Why do we use a 5 kV DC Megger test on a 22 kV AC cable?

Are you unsure about the right test for your 22 kV cables? Using the wrong method can miss critical faults and lead to expensive failures down the line.
A 5 kV DC Megger test is used on a 22 kV AC cable for a very specific purpose: testing the integrity of the outer sheath or jacket. It is not suitable for testing the cable’s primary insulation. For the main insulation, a VLF (Very Low Frequency) or AC Hipot test is necessary to apply the correct electrical stress and reliably find defects.
You might be wondering why one test is perfect for one part of the a cable but wrong for another. Understanding this difference is key to ensuring the long-term health and safety of your power systems. We need to look closer at what each part of the cable does and how different electrical tests affect it. Let’s explore why DC is the standard for sheath testing and why it’s a poor choice for modern cable insulation.
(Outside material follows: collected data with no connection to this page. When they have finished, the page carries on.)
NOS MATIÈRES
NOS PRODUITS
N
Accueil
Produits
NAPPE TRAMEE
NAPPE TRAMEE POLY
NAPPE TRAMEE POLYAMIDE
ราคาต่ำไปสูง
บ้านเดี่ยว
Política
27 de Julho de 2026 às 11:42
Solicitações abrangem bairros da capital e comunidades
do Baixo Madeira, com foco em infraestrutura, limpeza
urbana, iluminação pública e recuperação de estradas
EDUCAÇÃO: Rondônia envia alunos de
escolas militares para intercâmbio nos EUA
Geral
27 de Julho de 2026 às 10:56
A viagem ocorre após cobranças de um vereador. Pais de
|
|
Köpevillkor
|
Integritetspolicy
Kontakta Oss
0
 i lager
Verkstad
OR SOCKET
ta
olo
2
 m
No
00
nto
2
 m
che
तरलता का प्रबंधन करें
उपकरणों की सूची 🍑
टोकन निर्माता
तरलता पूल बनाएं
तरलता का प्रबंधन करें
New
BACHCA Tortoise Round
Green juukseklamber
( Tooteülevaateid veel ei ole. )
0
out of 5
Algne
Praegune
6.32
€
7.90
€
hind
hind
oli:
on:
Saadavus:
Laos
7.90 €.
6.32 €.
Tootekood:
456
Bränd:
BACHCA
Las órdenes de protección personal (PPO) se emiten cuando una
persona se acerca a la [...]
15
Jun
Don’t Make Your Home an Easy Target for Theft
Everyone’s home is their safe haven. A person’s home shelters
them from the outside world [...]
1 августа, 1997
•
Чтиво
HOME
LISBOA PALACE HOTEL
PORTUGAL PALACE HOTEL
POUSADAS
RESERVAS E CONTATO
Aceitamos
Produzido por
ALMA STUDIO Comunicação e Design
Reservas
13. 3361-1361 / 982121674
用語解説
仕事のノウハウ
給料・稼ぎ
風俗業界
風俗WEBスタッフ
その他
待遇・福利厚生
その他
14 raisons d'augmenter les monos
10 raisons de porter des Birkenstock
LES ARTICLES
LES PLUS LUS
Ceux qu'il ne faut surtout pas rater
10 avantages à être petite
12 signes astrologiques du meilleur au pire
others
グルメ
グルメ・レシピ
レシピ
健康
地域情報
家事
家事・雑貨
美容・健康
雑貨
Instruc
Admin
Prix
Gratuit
Why is DC used for cable outer sheath testing?

Confused about why a DC test is right for the sheath but wrong for the main insulation? This confusion can lead to improper testing and unreliable results.
We use DC voltage for outer sheath testing because the sheath is a simple, non-conductive layer designed for mechanical and moisture protection. A DC withstand test is a straightforward method to check for physical breaches like pinholes or cracks. It confirms the sheath’s basic insulating job without causing harm.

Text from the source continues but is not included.